_Problem details:_ Report only how many lines of the entries below contain the string "företag".

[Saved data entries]
BEGIN
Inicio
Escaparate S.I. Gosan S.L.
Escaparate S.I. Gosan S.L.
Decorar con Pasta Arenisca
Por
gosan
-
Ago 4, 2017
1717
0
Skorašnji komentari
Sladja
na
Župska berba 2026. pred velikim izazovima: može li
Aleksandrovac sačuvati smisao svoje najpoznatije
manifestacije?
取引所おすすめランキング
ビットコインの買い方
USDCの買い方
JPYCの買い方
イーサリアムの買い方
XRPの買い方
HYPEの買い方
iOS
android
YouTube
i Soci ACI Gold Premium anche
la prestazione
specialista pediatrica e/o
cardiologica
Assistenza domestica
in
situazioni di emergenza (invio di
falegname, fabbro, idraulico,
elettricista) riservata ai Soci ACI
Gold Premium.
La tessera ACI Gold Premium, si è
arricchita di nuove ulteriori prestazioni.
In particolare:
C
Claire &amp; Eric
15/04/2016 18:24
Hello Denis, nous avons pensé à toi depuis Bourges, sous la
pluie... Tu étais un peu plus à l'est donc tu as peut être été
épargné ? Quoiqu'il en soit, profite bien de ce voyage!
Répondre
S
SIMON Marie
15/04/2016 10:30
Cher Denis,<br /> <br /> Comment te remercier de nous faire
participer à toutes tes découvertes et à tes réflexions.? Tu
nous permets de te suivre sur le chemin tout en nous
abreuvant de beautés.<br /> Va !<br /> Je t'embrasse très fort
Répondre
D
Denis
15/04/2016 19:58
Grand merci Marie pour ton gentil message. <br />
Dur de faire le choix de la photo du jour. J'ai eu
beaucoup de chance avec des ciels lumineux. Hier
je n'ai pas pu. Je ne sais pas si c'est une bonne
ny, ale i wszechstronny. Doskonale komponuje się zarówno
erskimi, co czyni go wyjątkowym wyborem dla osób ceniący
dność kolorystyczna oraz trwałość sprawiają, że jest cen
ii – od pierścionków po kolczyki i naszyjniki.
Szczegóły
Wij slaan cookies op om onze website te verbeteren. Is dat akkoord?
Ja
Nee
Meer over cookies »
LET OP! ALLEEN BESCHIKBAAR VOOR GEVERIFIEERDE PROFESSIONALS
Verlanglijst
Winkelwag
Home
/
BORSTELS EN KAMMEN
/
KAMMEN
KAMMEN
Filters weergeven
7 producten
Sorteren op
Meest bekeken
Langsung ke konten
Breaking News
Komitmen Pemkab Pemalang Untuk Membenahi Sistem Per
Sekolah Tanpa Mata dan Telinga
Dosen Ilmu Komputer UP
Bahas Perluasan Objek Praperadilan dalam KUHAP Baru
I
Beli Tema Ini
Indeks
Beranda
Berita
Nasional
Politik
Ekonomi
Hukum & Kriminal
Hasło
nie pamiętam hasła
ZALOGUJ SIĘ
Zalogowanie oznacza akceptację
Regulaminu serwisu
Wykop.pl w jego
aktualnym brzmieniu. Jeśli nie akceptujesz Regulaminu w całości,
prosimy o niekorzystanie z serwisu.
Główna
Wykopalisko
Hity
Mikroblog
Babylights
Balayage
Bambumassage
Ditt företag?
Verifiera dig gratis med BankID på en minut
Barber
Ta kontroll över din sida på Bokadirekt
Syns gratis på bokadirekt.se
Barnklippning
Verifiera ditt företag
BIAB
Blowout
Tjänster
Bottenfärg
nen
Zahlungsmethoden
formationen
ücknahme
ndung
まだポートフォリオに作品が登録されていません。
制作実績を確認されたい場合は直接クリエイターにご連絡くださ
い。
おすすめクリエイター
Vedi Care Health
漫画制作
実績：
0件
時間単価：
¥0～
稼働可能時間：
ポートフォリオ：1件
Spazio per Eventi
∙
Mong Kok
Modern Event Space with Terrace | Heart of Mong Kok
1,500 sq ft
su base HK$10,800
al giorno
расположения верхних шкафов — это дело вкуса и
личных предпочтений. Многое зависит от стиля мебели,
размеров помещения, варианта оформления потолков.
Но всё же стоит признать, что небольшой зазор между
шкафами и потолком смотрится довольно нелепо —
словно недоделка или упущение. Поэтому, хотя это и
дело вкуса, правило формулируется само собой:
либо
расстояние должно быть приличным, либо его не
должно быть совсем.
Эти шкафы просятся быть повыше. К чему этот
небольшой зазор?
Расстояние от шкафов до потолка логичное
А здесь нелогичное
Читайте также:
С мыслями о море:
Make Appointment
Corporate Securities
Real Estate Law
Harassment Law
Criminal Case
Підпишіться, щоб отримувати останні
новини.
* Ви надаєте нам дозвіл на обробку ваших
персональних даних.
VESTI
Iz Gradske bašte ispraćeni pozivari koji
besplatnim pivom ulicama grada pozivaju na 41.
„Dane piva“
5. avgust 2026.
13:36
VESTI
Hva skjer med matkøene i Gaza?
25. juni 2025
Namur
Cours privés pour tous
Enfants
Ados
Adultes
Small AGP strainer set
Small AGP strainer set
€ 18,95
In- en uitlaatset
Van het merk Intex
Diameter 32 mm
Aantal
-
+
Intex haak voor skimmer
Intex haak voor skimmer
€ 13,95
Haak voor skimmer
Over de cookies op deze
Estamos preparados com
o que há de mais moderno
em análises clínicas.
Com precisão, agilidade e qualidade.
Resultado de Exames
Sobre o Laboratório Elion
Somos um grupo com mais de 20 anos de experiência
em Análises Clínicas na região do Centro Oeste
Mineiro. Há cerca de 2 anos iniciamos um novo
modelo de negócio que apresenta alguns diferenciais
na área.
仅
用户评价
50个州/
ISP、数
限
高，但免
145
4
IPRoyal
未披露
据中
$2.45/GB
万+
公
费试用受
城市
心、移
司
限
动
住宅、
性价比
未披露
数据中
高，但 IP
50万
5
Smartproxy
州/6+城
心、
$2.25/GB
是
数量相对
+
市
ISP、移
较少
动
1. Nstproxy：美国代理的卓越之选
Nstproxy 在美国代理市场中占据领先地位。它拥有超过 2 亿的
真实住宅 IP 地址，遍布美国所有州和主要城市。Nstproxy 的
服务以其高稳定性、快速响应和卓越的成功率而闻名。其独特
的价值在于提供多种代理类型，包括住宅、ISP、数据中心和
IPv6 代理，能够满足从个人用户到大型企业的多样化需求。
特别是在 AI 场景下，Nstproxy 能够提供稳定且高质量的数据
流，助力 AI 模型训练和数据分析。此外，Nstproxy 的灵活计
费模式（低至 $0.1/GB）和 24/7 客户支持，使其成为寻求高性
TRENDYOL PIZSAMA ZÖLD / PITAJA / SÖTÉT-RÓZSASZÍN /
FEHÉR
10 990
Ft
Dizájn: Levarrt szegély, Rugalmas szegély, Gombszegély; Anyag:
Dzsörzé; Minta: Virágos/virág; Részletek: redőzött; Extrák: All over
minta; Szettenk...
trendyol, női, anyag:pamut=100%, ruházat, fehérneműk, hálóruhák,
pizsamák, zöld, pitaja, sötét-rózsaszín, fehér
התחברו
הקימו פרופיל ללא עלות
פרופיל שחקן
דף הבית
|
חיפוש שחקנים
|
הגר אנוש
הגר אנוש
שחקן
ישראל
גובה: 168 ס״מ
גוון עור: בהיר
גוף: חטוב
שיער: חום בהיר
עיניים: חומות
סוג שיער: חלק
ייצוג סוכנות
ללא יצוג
END
_Reply to the task:_ 2